# Hasnah Said<br>A2: Bias in Data<br>October 12, 2021

### Step 1: Get the Article and Population Data

The datasets, politician by country and world population, used in this assignment are obtained from Figshare and the Population Reference Bureau (PBR).

In [1]:
import pandas as pd
import numpy as np
import requests
import json
from collections import defaultdict

In [2]:
# Load the data 
page_data = pd.read_csv('raw_data/page_data.csv')
wpds_data = pd.read_csv('raw_data/WPDS_2020_data.csv')

In [3]:
page_data.head()

Unnamed: 0,page,country,rev_id
0,Template:ZambiaProvincialMinisters,Zambia,235107991
1,Bir I of Kanem,Chad,355319463
2,Template:Zimbabwe-politician-stub,Zimbabwe,391862046
3,Template:Uganda-politician-stub,Uganda,391862070
4,Template:Namibia-politician-stub,Namibia,391862409


In [4]:
wpds_data.head()

Unnamed: 0,FIPS,Name,Type,TimeFrame,Data (M),Population
0,WORLD,WORLD,World,2019,7772.85,7772850000
1,AFRICA,AFRICA,Sub-Region,2019,1337.918,1337918000
2,NORTHERN AFRICA,NORTHERN AFRICA,Sub-Region,2019,244.344,244344000
3,DZ,Algeria,Country,2019,44.357,44357000
4,EG,Egypt,Country,2019,100.803,100803000


### Step 2: Cleaning the Data

The following will be done to prepare the datasets for the analysis:
* **page_data.csv:** Remove rows that contain 'Template:' in the page's name.
* **WPDS_2020_data.csv:** Remove rows that provide cumulative regional population counts, rather than country-level counts. Theses rows are distinguished by having ALL CAPS
* Retain regions mapping for the analysis section

In [5]:
clean_page_data = page_data[~page_data.page.str.contains("Template:")]
clean_wpds_country_data = wpds_data[~wpds_data.Name.str.isupper()]
clean_wpds_region_data = wpds_data[wpds_data.Name.str.isupper()]

In [6]:
# create a df with country-region mapping 
country_region_dic = {}
sub_region = ""
for i, row in wpds_data.iterrows():
    if row['Type'] == 'Sub-Region':
        sub_region = row['Name']
    elif row['Type'] == 'Country':
        country_region_dic[row['Name']] = sub_region

country_region_df = pd.DataFrame(country_region_dic.items(), columns=['country', 'sub_region'])


In [7]:
# export the clean data 
clean_page_data.to_csv('clean_data/clean_page_data.csv')
clean_wpds_country_data.to_csv('clean_data/clean_wpds_country_data.csv')
clean_wpds_region_data.to_csv('clean_data/clean_wpds_region_data.csv')
country_region_df.to_csv('clean_data/country_region_mapping.csv')

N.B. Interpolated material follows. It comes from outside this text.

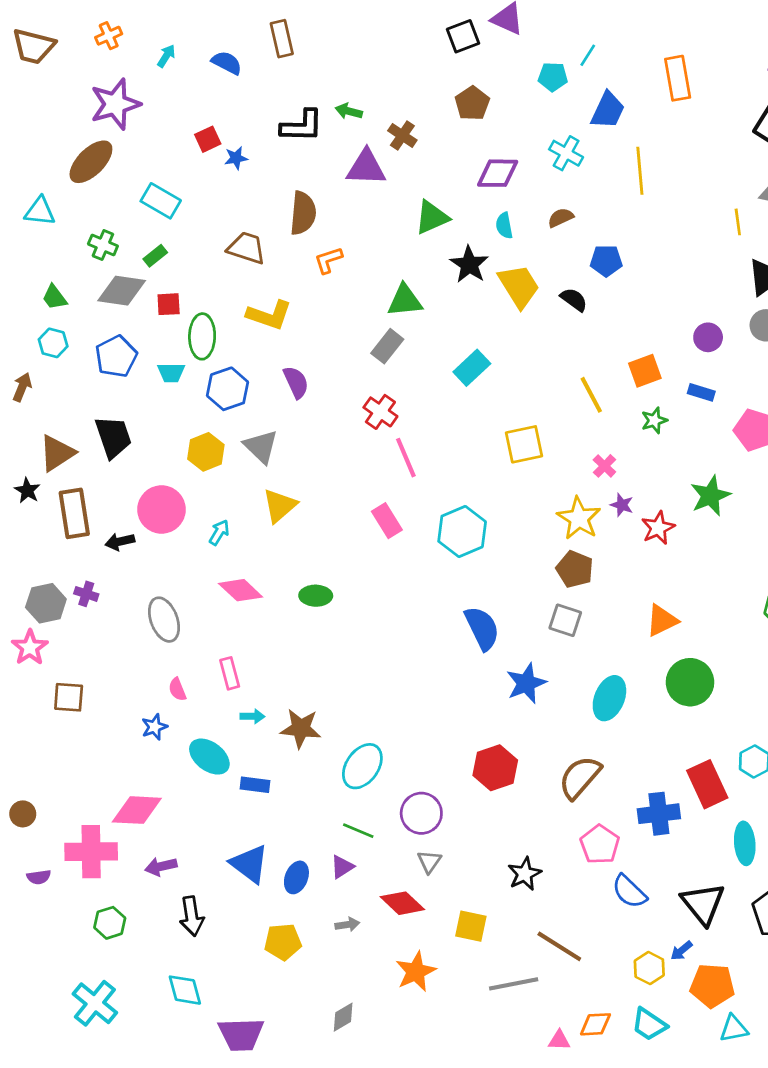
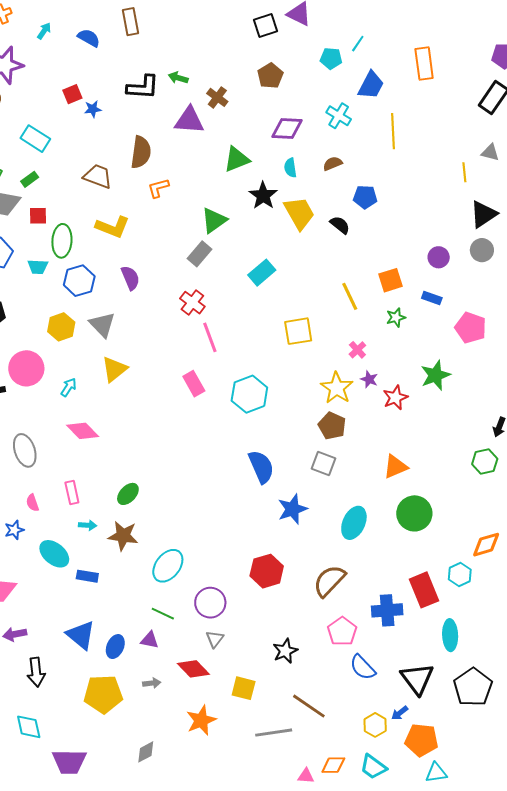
green triangle: (405, 301) -> (214, 220), turned -32
green ellipse: (316, 596) -> (128, 494), moved, turned -50
purple triangle: (342, 867) -> (150, 640), turned 42
yellow pentagon: (283, 942) -> (103, 694), size x1.4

### Step 3: Getting Article Quality Predictions

In this step, I will use ORES to get the predicted quality score for each article in the Wikipedia dataset using their RESTAPI. ORES supports querying for up to 50 revisions per request with 4 parallell requests. 

(Sources: https://www.mediawiki.org/wiki/ORES)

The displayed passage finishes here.